### EXERCISE DATA:
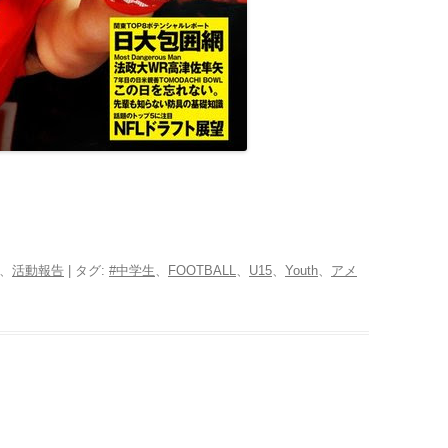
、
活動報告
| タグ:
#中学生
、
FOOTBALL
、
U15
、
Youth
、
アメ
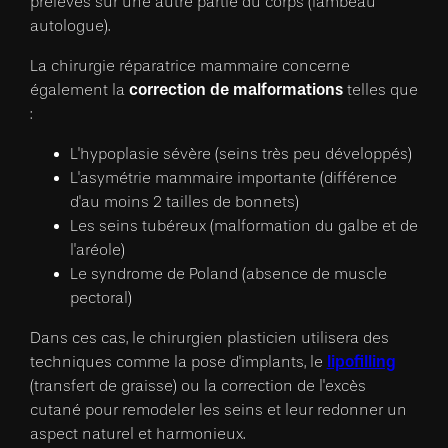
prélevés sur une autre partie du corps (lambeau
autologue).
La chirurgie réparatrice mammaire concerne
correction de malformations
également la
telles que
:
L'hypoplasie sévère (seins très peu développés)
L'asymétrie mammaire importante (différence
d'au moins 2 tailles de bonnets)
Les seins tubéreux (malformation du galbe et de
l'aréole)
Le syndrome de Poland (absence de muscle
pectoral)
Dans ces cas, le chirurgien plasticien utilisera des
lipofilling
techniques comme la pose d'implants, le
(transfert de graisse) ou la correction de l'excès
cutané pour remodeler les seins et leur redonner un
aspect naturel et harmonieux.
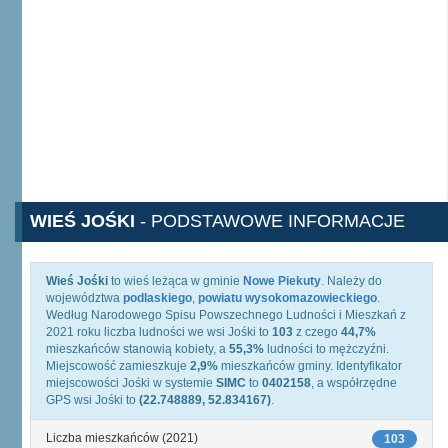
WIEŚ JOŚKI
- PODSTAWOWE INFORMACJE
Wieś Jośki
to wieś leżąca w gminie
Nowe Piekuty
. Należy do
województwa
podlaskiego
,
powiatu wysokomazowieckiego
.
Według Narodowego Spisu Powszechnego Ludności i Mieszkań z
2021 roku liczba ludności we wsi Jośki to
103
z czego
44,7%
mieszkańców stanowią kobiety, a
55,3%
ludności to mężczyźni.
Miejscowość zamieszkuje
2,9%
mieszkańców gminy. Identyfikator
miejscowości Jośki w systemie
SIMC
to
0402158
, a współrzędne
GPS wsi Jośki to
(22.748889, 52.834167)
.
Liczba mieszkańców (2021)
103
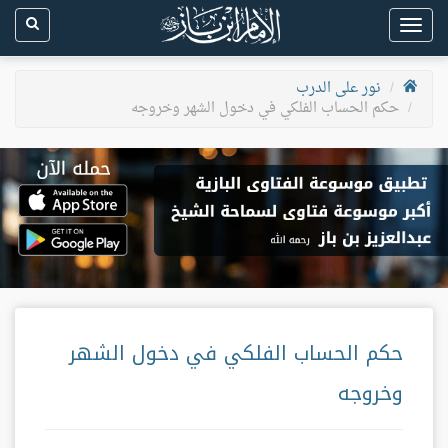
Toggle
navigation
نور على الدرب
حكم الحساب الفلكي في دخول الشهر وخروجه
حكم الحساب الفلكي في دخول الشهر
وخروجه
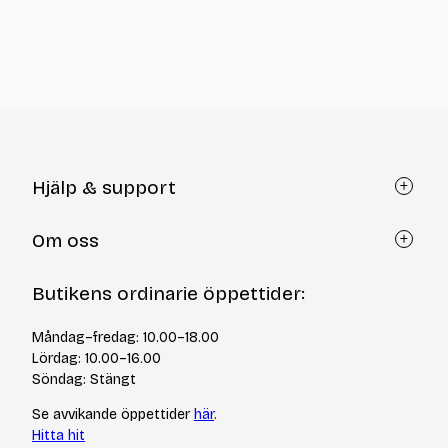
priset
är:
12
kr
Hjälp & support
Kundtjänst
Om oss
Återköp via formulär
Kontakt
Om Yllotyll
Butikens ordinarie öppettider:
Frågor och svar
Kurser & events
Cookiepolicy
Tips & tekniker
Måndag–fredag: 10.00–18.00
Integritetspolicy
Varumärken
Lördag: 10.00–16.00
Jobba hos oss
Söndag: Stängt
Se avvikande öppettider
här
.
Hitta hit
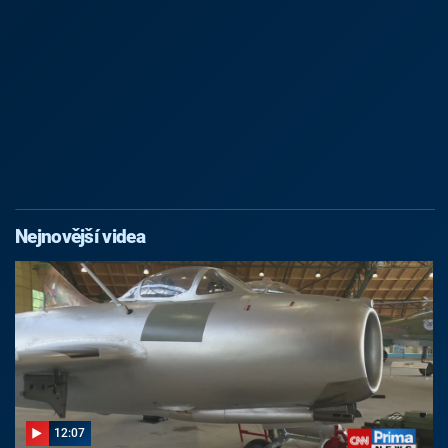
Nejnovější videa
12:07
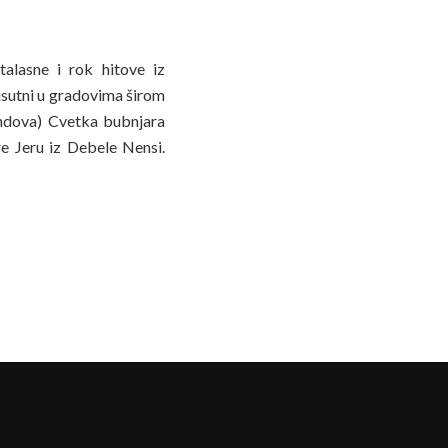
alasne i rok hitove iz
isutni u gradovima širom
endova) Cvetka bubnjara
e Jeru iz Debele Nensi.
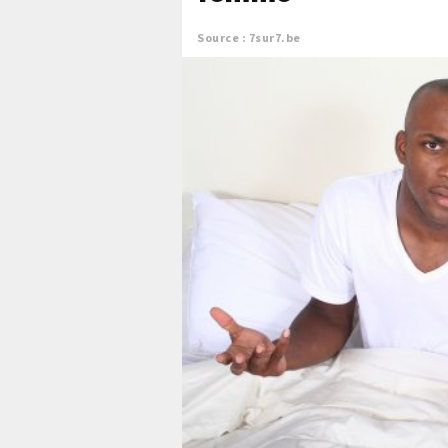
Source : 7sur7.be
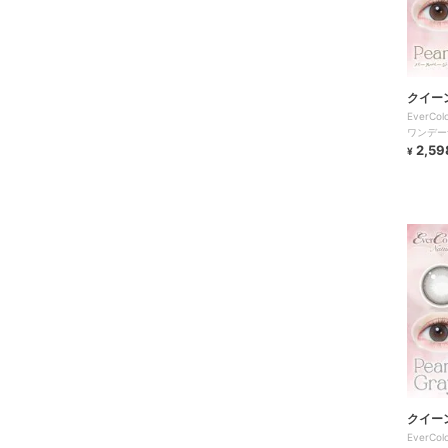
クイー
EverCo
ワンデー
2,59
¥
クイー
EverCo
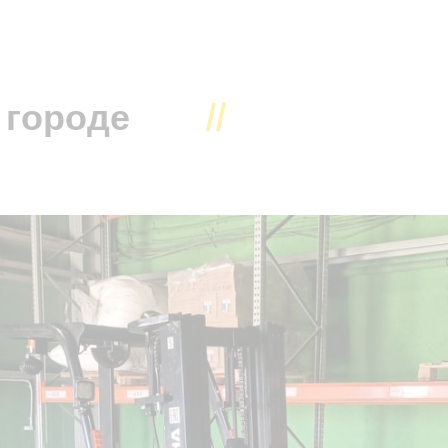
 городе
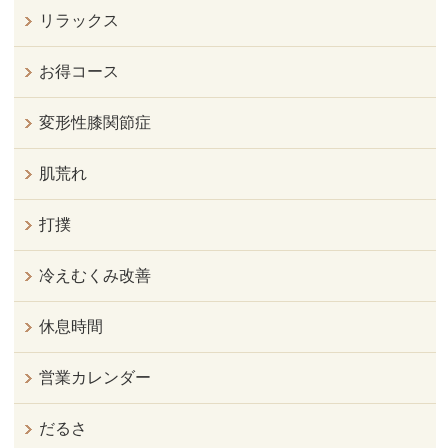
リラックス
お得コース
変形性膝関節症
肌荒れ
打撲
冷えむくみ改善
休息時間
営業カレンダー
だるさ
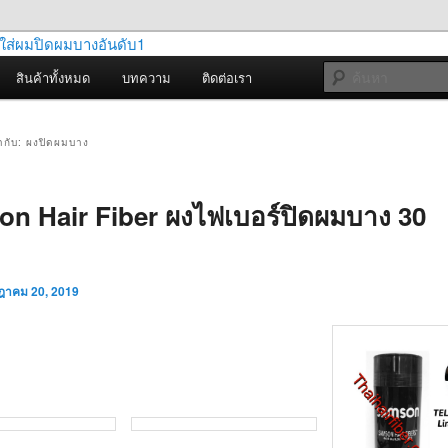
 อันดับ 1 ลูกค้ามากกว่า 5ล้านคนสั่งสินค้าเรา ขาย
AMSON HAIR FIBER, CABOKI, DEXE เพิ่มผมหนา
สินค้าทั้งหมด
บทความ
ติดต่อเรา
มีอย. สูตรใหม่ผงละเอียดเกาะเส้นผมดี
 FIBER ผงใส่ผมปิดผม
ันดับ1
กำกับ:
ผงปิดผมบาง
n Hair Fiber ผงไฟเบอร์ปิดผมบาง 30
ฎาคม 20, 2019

### WORK INSTRUCTION:
With the pictures excluded, the line containing "Om Yllotyll" and every line after it through the end of the data above are to be transcribed exactly, and nothing more.

### ANSWER:
Om Yllotyll
Butikens ordinarie öppettider:
Frågor och svar
Kurser & events
Cookiepolicy
Tips & tekniker
Måndag–fredag: 10.00–18.00
Integritetspolicy
Varumärken
Lördag: 10.00–16.00
Jobba hos oss
Söndag: Stängt
Se avvikande öppettider
här
.
Hitta hit
Nejnovější videa
12:07
alasne i rok hitove iz
isutni u gradovima širom
endova) Cvetka bubnjara
e Jeru iz Debele Nensi.
Source : 7sur7.be
クイー
EverCo
ワンデー
2,59
¥
クイー
EverCo
 городе
リラックス
お得コース
変形性膝関節症
肌荒れ
打撲
冷えむくみ改善
休息時間
営業カレンダー
だるさ
 อันดับ 1 ลูกค้ามากกว่า 5ล้านคนสั่งสินค้าเรา ขาย
AMSON HAIR FIBER, CABOKI, DEXE เพิ่มผมหนา
สินค้าทั้งหมด
บทความ
ติดต่อเรา
มีอย. สูตรใหม่ผงละเอียดเกาะเส้นผมดี
 FIBER ผงใส่ผมปิดผม
ันดับ1
กำกับ:
ผงปิดผมบาง
n Hair Fiber ผงไฟเบอร์ปิดผมบาง 30
ฎาคม 20, 2019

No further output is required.